1914. Ernest Shackelton a 40 ans à peine. C’est un aventurier, un séducteur, un bon buveur, un infatigable chercheur sur comment gagner de l’argent avec des idées neuves – sans succès - , constamment endetté. Un homme gourmand de passions, de grand air, de célébrité, de plaisirs. Ce fils d’un homme du Yorkshire et d’une Irlandaise, né en Irlande, ne tient pas en place. Les livres d’aventure lus dans l’enfance, préférés aux livres d’école, l’ont rendu esclave charmé de l’appel de la mer. En lui bouillonnent les embruns, tremble le roulis, se marient le brun sale, le bleu sombre et l’émeraude des océans.

En 1901 il a fait partie de l’expédition sur le Discovery qui durera jusqu’en 1904 et dont la mission était d’explorer le littoral de la mer de Ross.

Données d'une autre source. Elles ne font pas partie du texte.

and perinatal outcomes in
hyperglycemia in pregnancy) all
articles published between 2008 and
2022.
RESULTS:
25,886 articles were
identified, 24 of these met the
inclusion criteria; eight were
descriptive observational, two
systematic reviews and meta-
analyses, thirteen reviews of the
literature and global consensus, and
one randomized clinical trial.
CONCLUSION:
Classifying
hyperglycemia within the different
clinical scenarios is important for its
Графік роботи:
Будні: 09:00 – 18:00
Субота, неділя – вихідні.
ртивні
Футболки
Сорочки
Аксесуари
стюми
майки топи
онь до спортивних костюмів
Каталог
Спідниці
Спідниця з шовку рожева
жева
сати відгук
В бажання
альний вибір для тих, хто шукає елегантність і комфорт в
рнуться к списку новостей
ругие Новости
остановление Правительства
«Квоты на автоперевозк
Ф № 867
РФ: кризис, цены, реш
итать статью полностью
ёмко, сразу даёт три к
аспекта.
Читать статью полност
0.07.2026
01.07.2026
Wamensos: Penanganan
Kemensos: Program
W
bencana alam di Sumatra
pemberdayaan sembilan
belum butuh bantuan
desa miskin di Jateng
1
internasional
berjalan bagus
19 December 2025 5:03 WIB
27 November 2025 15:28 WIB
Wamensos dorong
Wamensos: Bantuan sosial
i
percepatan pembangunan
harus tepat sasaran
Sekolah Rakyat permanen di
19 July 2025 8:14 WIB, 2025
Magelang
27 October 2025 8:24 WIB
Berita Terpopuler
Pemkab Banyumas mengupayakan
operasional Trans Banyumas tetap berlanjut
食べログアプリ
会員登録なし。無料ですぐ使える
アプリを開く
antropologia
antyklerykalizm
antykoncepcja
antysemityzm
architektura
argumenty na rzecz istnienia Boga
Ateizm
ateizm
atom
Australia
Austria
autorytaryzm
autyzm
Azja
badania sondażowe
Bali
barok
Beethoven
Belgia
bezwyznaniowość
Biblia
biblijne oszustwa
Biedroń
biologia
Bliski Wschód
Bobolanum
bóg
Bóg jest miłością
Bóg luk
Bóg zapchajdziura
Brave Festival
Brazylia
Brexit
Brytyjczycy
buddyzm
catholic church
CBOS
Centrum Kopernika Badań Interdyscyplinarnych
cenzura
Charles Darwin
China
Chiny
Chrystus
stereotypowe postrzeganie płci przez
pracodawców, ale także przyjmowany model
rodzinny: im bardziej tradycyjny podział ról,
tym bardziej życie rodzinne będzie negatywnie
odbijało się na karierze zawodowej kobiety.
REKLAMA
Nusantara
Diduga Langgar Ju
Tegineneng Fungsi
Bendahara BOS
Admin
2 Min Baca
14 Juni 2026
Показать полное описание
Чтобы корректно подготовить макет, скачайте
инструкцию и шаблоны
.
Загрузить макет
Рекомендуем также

En 1908 l’aventure recommence sur le Nimrod, un trois-mâts goélette utilisé pour la chasse au phoque, pour la seconde expédition britannique du siècle sur ces terres. C’est le plus long voyage polaire alors effectué vers le sud. Il doit cependant s’arrêter à 180 kms du pôle et abandonner faute de provisions.

En 1914, le voici reparti pour la 4ème expédition britannique en Antarctique du  XXème siècle.  Expédition qui fut un échec mais qui reste célèbre par l’odyssée vécue par ses membres.

Le plan de Shackelton est de tenter la traversée de part en part du continent depuis la baie de Vahsel de Filchner tout en opérant certains travaux scientifiques tels qu’étudier la faune terrestre et marine de la mer de Weddel,  faire des relevés météorologiques, des observations géologiques sur la terre de Graham etc...  Il fallait aussi, depuis la barrière de Ross, construire des dépôts d’approvisionnements qui seraient utilisés pour terminer ce voyage de 3.000 kms ! Mais pour ce faire, le premier obstacle était la traversée de la mer de Weddel que la banquise obstrue une grande partie de l’année.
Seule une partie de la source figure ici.